[Collected data]
○ ○ ○ ○ ○ ○ ○

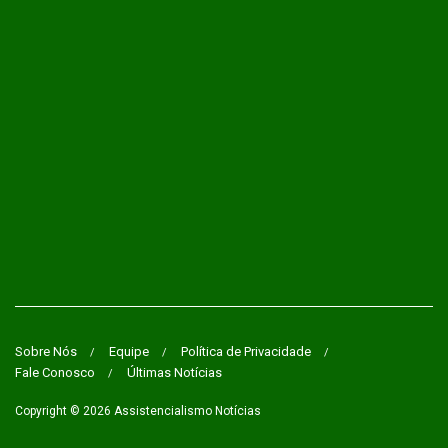
Sobre Nós
Equipe
Política de Privacidade
Fale Conosco
Últimas Notícias
Copyright © 2026
Assistencialismo Notícias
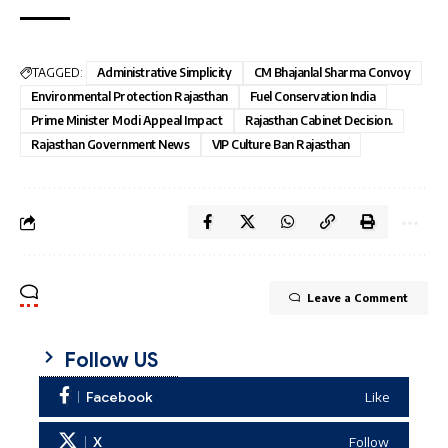
TAGGED:
Administrative Simplicity
CM Bhajanlal Sharma Convoy
Environmental Protection Rajasthan
Fuel Conservation India
Prime Minister Modi Appeal Impact
Rajasthan Cabinet Decision.
Rajasthan Government News
VIP Culture Ban Rajasthan
Leave a Comment
Follow US
Facebook
Like
X
Follow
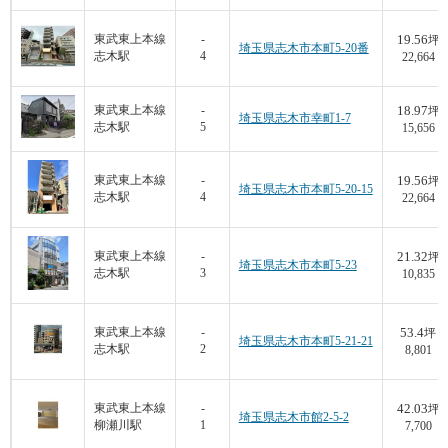
19.56
東武東上本線
-
坪
埼玉県志木市本町5-20番
志木駅
4
22,664
18.97
東武東上本線
-
坪
埼玉県志木市幸町1-7
志木駅
5
15,656
19.56
東武東上本線
-
坪
埼玉県志木市本町5-20-15
志木駅
4
22,664
21.32
東武東上本線
-
坪
埼玉県志木市本町5-23
志木駅
3
10,835
53.4
東武東上本線
-
坪
埼玉県志木市本町5-21-21
志木駅
2
8,801
42.03
東武東上本線
-
坪
埼玉県志木市館2-5-2
柳瀬川駅
1
7,700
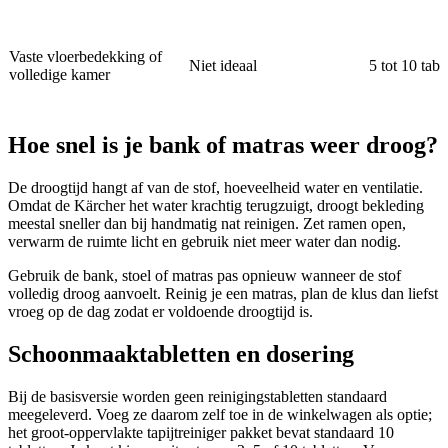
Vaste vloerbedekking of
Niet ideaal
5 tot 10 tabl
volledige kamer
Hoe snel is je bank of matras weer droog?
De droogtijd hangt af van de stof, hoeveelheid water en ventilatie.
Omdat de Kärcher het water krachtig terugzuigt, droogt bekleding
meestal sneller dan bij handmatig nat reinigen. Zet ramen open,
verwarm de ruimte licht en gebruik niet meer water dan nodig.
Gebruik de bank, stoel of matras pas opnieuw wanneer de stof
volledig droog aanvoelt. Reinig je een matras, plan de klus dan liefst
vroeg op de dag zodat er voldoende droogtijd is.
Schoonmaaktabletten en dosering
Bij de basisversie worden geen reinigingstabletten standaard
meegeleverd. Voeg ze daarom zelf toe in de winkelwagen als optie;
het groot-oppervlakte tapijtreiniger pakket bevat standaard 10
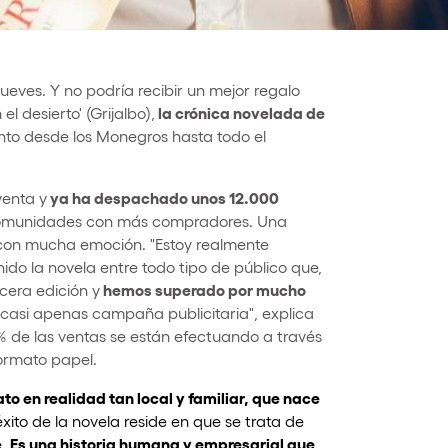
ueves. Y no podría recibir un mejor regalo
la crónica novelada de
el desierto' (Grijalbo),
to desde los Monegros hasta todo el
ya ha despachado unos 12.000
venta y
 comunidades con más compradores. Una
 con mucha emoción. "Estoy realmente
do la novela entre todo tipo de público que,
hemos superado por mucho
cera edición y
 casi apenas campaña publicitaria", explica
 de las ventas se están efectuando a través
formato papel.
to en realidad tan local y familiar, que nace
éxito de la novela reside en que se trata de
Es una historia humana y empresarial que
e.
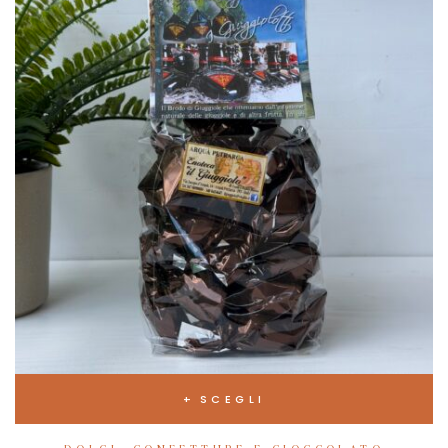
SCEGLI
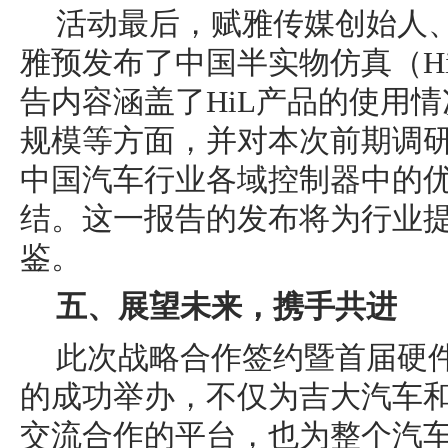
活动最后，赋雅传媒创始人
雅预发布了中国半实物仿真（H
告内容涵盖了HiL产品的使用
规模等方面，并对本次前期调研
中国汽车行业各域控制器中的
结。这一报告的发布将为行业
鉴。
五、展望未来，携手共进
此次战略合作签约暨首届硬件
的成功举办，不仅为吉大汽车
交流合作的平台，也为整个汽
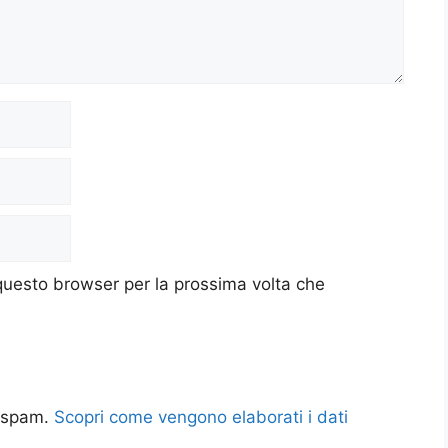
 questo browser per la prossima volta che
o spam.
Scopri come vengono elaborati i dati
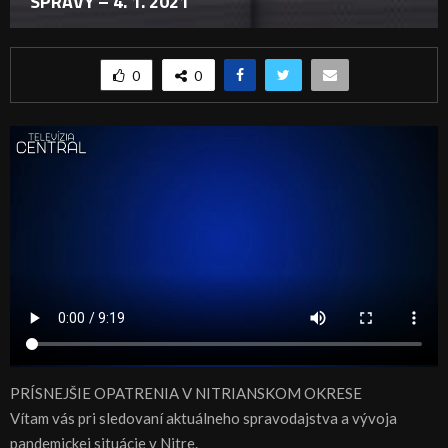
SPRÁVY – 4. 1. 2021
0
0
PRÍSNEJŠIE OPATRENIA V NITRIANSKOM OKRESE
Vítam vás pri sledovaní aktuálneho spravodajstva a vývoja
pandemickej situácie v Nitre.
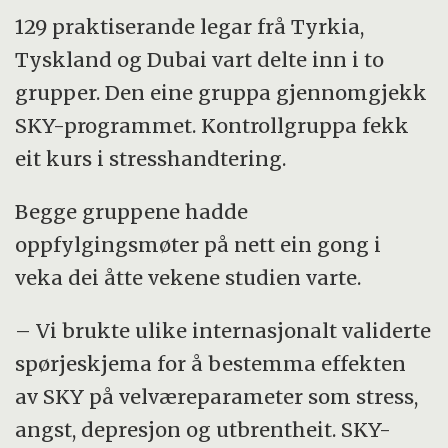
129 praktiserande legar frå Tyrkia,
Tyskland og Dubai vart delte inn i to
grupper. Den eine gruppa gjennomgjekk
SKY-programmet. Kontrollgruppa fekk
eit kurs i stresshandtering.
Begge gruppene hadde
oppfylgingsmøter på nett ein gong i
veka dei åtte vekene studien varte.
– Vi brukte ulike internasjonalt validerte
spørjeskjema for å bestemma effekten
av SKY på velværeparameter som stress,
angst, depresjon og utbrentheit. SKY-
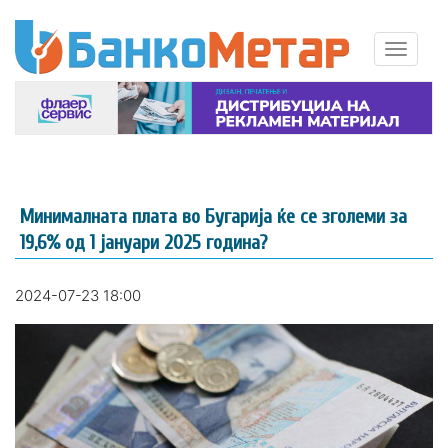
Минималната плата во Бугарија ќе се зголеми за
19,6% од 1 јануари 2025 година?
2024-07-23 18:00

○ ○ ○ ○ ○ ○ ○

→ WORK TASK:
Every line above between the one containing "埼玉県志木市館2-5-2" and the one containing "volledig droog aanvoelt.", those two included, is to be printed exactly. No pictures go into the copy.

→ RESPONSE BELOW:
埼玉県志木市館2-5-2
柳瀬川駅
1
7,700
Vaste vloerbedekking of
Niet ideaal
5 tot 10 tabl
volledige kamer
Hoe snel is je bank of matras weer droog?
De droogtijd hangt af van de stof, hoeveelheid water en ventilatie.
Omdat de Kärcher het water krachtig terugzuigt, droogt bekleding
meestal sneller dan bij handmatig nat reinigen. Zet ramen open,
verwarm de ruimte licht en gebruik niet meer water dan nodig.
Gebruik de bank, stoel of matras pas opnieuw wanneer de stof
volledig droog aanvoelt. Reinig je een matras, plan de klus dan liefst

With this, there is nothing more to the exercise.